In a “week of reform,” Gov. Pat Quinn today signed Senate Bill 54, which addresses state employee ethics rules and lobbyist registration requirements. The governor enacted a revamped Freedom of Information Act yesterday.
Here’s the breakdown of SB 54 and some background, including why provisions to strengthen the role of inspectors general were needed (it relates to when former Gov. Rod Blagojevich formed the inspectors general but did not give them the ability to shine a light on ethics violations).
- Reports written by inspectors general will be made public record if the inspectors find wrongdoing and either suspend or terminate a state employee. Some information could still be blacked out, or redacted, if its release would harm an ongoing investigation.
- However, routine reports about the status of investigations will not be subject to requests under the Freedom of Information Act.
- Inspectors will be able to open investigations based on anonymous tips.
- The law clarifies the process for investigating potential ethics violations.
- The Executive Ethics Commission will house new procurement officers to oversee the way state agencies buy goods and services.

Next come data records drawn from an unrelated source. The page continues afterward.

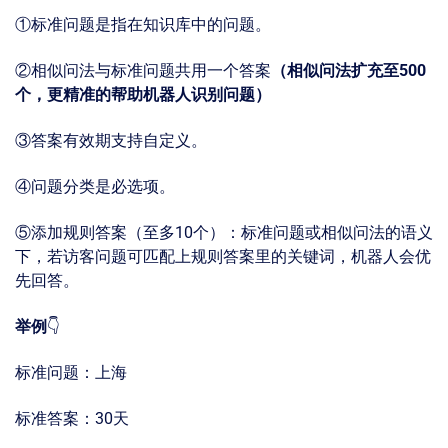
①标准问题是指在知识库中的问题。
②相似问法与标准问题共用一个答案
（相似问法扩充至500
个，更精准的帮助机器人识别问题）
③答案有效期支持自定义。
④问题分类是必选项。
⑤添加规则答案（至多10个）：标准问题或相似问法的语义
下，若访客问题可匹配上规则答案里的关键词，机器人会优
先回答。
举例
👇
标准问题：上海
标准答案：30天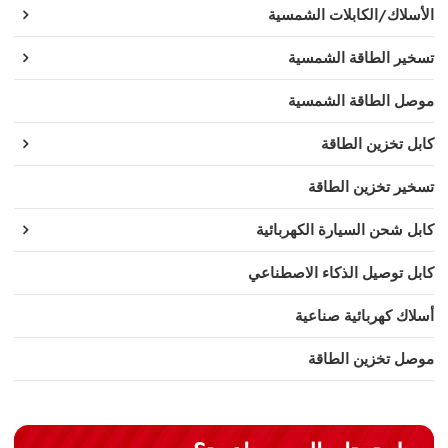
الأسلاك/الكابلات الشمسية
تسخير الطاقة الشمسية
موصل الطاقة الشمسية
كابل تخزين الطاقة
تسخير تخزين الطاقة
كابل شحن السيارة الكهربائية
كابل توصيل الذكاء الاصطناعي
أسلاك كهربائية صناعية
موصل تخزين الطاقة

- Employees and candidates cannot promise compensated time off, benefits, raises, job promotions, favorable regulatory treatment or a state contract in exchange for a campaign contribution.
- State employees have to take an online ethics exam within 30 days of starting their new jobs, rather than within six months, as currently required.
Updated revolving door ban:
- Policymakers will not be able to resign and within a year accept a position with private companies that received significant state contracts from the agencies where the officials worked.
- The state is expected to have an easier time tracking which employees will be subject to the revolving door ban because the legislation also requires agencies and executive offices to list those employees. Those lists will be filed with the agencies' respective ethics commissions.
New lobbying rules:
- People who lobby state boards, commissions or retirement boards now will have to register as lobbyists.
- All lobbyists will have to abide by stricter disclosure requirements, including listing all expenditures related to lobbying activities, their clients and the subject matter of lobbying activities. The reports will have to be filed with the secretary of state on a weekly basis when the legislature is in session and monthly during the off-season.
- Many will have to pay a higher $1,000 fee, which is the way the state is expected to pay for more inspectors to monitor lobbying activities. House Speaker Michael Madigan previously said he would consider lowering the fee for smaller nonprofit groups in the future.